** Problem to work on **
Every line holding "lisse" should be copied from the records below.

** Provided data **

○ ○ ○ ○ ○

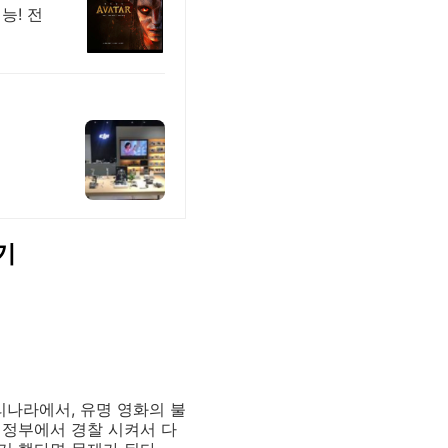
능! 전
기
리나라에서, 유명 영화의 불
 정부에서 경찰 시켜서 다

○ ○ ○ ○ ○

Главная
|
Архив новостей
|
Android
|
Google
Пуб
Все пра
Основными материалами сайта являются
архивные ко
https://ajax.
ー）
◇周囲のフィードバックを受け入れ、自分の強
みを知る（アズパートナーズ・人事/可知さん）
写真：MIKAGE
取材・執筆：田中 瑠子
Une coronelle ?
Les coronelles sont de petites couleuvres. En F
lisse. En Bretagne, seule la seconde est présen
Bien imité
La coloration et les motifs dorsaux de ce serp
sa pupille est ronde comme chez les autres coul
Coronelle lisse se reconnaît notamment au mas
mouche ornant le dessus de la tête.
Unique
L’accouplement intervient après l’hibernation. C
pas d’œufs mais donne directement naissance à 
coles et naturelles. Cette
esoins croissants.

○ ○ ○ ○ ○

** Solution to this exercise **
lisse. En Bretagne, seule la seconde est présen
Coronelle lisse se reconnaît notamment au mas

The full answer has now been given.